Self-Funded  health benefit plans provide small to medium size business a convenient and safe way to provide more affordable health care benefits to their employees and families, so they can enjoy the benefits of self-funding without taking on the added risk.  These plans are governed by federal law and must provide minimum essential coverage under the Affordable Care Act.  Self-Funded plans are underwritten.  

Stop-Loss insurance protects the employer's assets from higher-than-expected claims. The employer is issued stop-loss insurance that reimburses the employer for expenses that exceed a pre determined levels.  These are also called Aggregate limits applied to the whole group. Specific limits apply to each covered individual.

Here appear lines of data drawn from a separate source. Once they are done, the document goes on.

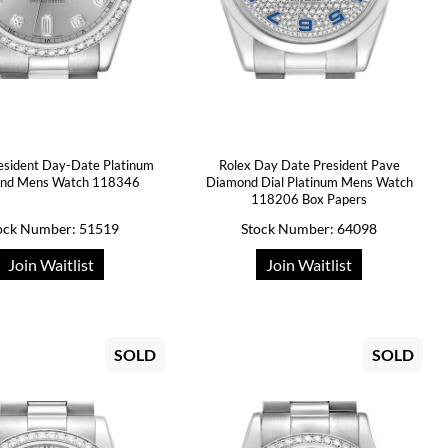
esident Day-Date Platinum
Rolex Day Date President Pave
nd Mens Watch 118346
Diamond Dial Platinum Mens Watch
118206 Box Papers
ock Number: 51519
Stock Number: 64098
Join Waitlist
Join Waitlist
SOLD
SOLD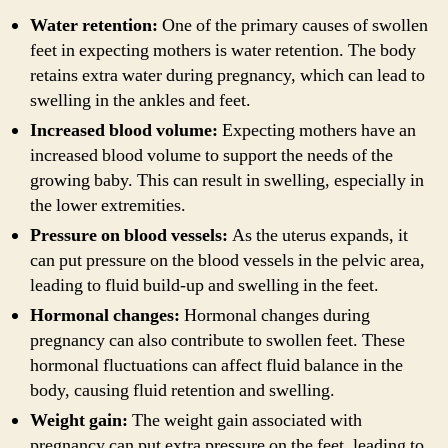
Water retention:
One of the primary causes of swollen
feet in expecting mothers is water retention. The body
retains extra water during pregnancy, which can lead to
swelling in the ankles and feet.
Increased blood volume:
Expecting mothers have an
increased blood volume to support the needs of the
growing baby. This can result in swelling, especially in
the lower extremities.
Pressure on blood vessels:
As the uterus expands, it
can put pressure on the blood vessels in the pelvic area,
leading to fluid build-up and swelling in the feet.
Hormonal changes:
Hormonal changes during
pregnancy can also contribute to swollen feet. These
hormonal fluctuations can affect fluid balance in the
body, causing fluid retention and swelling.
Weight gain:
The weight gain associated with
pregnancy can put extra pressure on the feet, leading to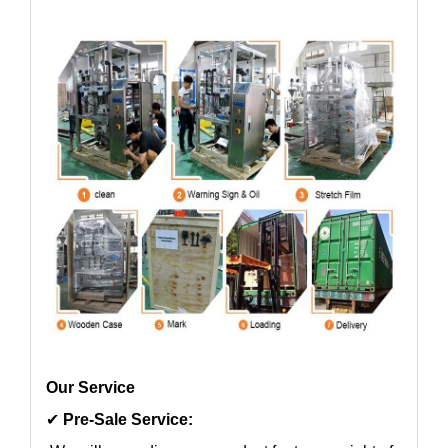
Our Service
✔
Pre-Sale Service: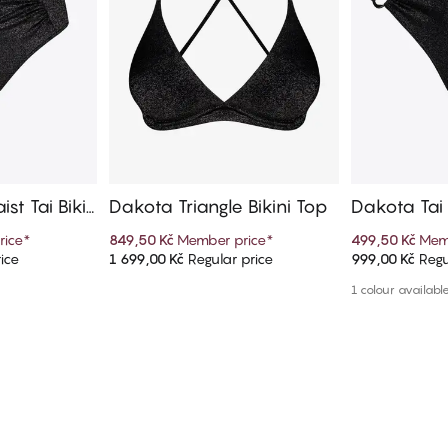
st Tai Biki
Dakota Triangle Bikini Top
Dakota Tai 
rice
*
849,50 Kč
Member price
*
499,50 Kč
Mem
ice
1 699,00 Kč
Regular price
999,00 Kč
Regu
art
Add to cart
Ad
1 colour availabl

Self funded Programs offer customizable plan designs to make it the right fit for each employer  

The Employer's costs are the following:

Employer pays a monthly billing statement, similar to those accustomed with traditional Insurance.  The monthly bill has three components

  1.  Stop-loss premium.  This is the amount covers insurance to reimburse the employer for any covered expenses over the aggregate and specific deductibles.
  2. Administrative costs- this is the charge for administrative services such as customer service, claims administration, case management, access to provider networks and others.
  3. Monthly claim account funding-employers make monthly payments to provide for their groups' anticipated claims for the year.  These funds are considered general assets of the employer.